__Work item__
What do the lines from the top of the data through the line with "Forgaffelolie 0,5L 1" say? Quote them exactly and include both ends.

[Records — start]

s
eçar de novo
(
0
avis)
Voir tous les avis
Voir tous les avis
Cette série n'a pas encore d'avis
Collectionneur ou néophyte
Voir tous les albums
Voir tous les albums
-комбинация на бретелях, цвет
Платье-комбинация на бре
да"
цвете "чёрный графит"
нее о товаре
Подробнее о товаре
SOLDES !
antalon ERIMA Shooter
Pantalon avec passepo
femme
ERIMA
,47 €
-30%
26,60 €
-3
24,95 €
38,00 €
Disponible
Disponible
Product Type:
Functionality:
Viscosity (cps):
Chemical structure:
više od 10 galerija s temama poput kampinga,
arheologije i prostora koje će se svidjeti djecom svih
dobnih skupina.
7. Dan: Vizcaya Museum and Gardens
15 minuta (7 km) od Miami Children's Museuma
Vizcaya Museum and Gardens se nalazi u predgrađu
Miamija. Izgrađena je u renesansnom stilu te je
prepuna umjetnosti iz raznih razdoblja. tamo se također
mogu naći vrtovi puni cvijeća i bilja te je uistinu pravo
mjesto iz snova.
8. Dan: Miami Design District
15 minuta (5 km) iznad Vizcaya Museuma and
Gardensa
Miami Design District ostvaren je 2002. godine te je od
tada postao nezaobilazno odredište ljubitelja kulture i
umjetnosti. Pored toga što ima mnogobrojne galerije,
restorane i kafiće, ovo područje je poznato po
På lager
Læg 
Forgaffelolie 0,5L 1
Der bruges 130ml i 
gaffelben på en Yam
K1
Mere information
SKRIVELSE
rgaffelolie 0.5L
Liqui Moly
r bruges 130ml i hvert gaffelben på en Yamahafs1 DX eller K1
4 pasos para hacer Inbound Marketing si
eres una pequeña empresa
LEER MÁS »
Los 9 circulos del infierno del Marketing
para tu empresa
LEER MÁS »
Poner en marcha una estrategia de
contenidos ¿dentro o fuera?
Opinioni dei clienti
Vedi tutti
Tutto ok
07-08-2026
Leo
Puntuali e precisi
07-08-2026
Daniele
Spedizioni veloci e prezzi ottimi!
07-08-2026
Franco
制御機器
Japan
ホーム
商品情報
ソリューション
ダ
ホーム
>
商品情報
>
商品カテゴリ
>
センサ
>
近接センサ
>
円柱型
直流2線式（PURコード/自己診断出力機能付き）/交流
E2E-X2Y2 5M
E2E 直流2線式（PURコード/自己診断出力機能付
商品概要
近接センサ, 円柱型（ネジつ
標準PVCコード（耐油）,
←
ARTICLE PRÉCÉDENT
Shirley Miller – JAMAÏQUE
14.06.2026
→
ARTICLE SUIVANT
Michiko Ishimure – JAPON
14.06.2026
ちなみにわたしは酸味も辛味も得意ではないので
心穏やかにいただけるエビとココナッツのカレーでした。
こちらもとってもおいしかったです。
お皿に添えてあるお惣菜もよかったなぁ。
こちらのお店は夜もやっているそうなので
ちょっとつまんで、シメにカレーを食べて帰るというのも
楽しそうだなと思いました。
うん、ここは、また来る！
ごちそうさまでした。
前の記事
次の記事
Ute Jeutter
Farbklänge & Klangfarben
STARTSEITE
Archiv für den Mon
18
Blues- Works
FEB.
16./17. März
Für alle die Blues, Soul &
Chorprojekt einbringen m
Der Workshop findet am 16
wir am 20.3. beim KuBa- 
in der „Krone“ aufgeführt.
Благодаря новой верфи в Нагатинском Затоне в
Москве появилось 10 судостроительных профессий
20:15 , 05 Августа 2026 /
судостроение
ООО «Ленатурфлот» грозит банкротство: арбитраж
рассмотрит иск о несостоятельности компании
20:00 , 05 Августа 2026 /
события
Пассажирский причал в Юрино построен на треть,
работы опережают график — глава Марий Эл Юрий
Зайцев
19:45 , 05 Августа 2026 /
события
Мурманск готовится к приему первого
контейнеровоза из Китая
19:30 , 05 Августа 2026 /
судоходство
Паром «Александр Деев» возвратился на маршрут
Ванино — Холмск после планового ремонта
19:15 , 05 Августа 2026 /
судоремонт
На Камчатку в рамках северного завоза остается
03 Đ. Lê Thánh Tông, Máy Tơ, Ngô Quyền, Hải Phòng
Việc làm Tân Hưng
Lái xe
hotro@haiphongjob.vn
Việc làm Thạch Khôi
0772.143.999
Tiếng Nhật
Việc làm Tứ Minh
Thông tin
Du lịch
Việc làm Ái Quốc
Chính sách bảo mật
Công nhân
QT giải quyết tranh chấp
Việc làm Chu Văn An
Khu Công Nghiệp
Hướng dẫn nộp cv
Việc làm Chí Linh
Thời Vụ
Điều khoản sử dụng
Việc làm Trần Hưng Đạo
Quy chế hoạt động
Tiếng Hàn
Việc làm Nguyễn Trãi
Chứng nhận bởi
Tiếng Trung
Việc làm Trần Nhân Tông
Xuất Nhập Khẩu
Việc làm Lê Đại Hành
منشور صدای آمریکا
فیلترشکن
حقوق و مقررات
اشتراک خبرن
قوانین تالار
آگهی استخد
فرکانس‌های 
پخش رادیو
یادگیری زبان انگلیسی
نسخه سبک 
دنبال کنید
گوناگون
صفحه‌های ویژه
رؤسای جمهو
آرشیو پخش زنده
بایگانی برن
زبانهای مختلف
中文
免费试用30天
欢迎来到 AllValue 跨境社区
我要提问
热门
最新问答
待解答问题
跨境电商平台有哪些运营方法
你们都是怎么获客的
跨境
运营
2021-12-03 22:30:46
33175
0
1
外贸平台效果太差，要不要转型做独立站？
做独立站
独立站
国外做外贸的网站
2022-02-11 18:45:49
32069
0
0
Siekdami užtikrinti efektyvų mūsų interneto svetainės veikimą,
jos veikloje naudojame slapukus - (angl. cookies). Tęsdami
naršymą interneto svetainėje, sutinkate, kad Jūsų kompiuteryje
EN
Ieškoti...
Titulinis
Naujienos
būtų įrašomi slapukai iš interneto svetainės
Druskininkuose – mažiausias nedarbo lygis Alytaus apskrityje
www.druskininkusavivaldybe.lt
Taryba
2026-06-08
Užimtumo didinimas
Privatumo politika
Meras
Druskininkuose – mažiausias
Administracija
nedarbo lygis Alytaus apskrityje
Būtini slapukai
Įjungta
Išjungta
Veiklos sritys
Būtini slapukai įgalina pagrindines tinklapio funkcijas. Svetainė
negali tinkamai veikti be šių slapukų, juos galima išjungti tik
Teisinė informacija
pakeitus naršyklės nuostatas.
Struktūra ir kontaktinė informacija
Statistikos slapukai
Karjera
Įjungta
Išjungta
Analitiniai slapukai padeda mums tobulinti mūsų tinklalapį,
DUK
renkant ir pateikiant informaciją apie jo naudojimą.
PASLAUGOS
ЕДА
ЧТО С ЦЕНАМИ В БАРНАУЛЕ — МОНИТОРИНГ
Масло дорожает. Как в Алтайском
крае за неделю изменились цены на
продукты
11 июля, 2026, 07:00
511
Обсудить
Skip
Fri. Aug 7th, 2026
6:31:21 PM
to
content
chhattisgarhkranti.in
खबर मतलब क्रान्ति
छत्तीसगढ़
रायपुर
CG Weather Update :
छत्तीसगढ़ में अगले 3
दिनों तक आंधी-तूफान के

[Records — finish]

__Response to this exercise__
s
eçar de novo
(
0
avis)
Voir tous les avis
Voir tous les avis
Cette série n'a pas encore d'avis
Collectionneur ou néophyte
Voir tous les albums
Voir tous les albums
-комбинация на бретелях, цвет
Платье-комбинация на бре
да"
цвете "чёрный графит"
нее о товаре
Подробнее о товаре
SOLDES !
antalon ERIMA Shooter
Pantalon avec passepo
femme
ERIMA
,47 €
-30%
26,60 €
-3
24,95 €
38,00 €
Disponible
Disponible
Product Type:
Functionality:
Viscosity (cps):
Chemical structure:
više od 10 galerija s temama poput kampinga,
arheologije i prostora koje će se svidjeti djecom svih
dobnih skupina.
7. Dan: Vizcaya Museum and Gardens
15 minuta (7 km) od Miami Children's Museuma
Vizcaya Museum and Gardens se nalazi u predgrađu
Miamija. Izgrađena je u renesansnom stilu te je
prepuna umjetnosti iz raznih razdoblja. tamo se također
mogu naći vrtovi puni cvijeća i bilja te je uistinu pravo
mjesto iz snova.
8. Dan: Miami Design District
15 minuta (5 km) iznad Vizcaya Museuma and
Gardensa
Miami Design District ostvaren je 2002. godine te je od
tada postao nezaobilazno odredište ljubitelja kulture i
umjetnosti. Pored toga što ima mnogobrojne galerije,
restorane i kafiće, ovo područje je poznato po
På lager
Læg 
Forgaffelolie 0,5L 1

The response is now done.